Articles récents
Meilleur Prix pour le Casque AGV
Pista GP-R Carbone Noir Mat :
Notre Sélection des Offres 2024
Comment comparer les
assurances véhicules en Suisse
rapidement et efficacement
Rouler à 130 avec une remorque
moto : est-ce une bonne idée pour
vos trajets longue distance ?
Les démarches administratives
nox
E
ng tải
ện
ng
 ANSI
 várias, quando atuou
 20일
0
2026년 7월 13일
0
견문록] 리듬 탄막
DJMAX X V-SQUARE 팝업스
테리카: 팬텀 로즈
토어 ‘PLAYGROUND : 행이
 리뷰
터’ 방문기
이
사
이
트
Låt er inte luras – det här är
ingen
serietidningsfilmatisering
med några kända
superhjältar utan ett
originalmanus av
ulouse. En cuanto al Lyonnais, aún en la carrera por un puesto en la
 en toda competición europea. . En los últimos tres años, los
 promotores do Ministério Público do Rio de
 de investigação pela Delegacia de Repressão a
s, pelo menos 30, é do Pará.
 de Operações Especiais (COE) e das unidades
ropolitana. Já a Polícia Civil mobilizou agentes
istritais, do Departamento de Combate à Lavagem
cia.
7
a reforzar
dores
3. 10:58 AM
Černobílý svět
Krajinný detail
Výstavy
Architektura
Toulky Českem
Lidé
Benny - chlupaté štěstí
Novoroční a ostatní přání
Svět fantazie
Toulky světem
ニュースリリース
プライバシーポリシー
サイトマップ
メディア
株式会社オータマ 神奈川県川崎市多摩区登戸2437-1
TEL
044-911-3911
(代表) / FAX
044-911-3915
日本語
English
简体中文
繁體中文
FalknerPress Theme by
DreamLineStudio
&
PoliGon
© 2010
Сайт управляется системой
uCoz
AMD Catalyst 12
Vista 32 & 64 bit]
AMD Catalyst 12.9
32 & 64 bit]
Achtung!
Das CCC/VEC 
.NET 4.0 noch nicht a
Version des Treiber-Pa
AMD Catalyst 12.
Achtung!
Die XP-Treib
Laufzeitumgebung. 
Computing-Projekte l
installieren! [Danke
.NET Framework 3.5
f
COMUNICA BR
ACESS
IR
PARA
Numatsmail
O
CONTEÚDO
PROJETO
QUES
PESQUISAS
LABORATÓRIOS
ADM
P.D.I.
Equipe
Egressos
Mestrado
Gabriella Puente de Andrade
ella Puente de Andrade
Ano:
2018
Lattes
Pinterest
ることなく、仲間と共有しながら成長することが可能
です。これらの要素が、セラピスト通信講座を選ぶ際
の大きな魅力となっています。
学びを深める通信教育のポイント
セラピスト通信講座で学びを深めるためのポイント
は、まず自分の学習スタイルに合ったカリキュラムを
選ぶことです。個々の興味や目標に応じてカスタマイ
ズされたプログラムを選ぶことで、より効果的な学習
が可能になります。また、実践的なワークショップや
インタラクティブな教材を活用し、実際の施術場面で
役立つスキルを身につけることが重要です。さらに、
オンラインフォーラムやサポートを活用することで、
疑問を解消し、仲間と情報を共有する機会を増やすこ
_ _ _ _ _ _ _
* [WHAT THE TASK REQUIRES]: For every line above that includes the word "Puente", return the line.

* [TASK RESPONSE]:
Gabriella Puente de Andrade
ella Puente de Andrade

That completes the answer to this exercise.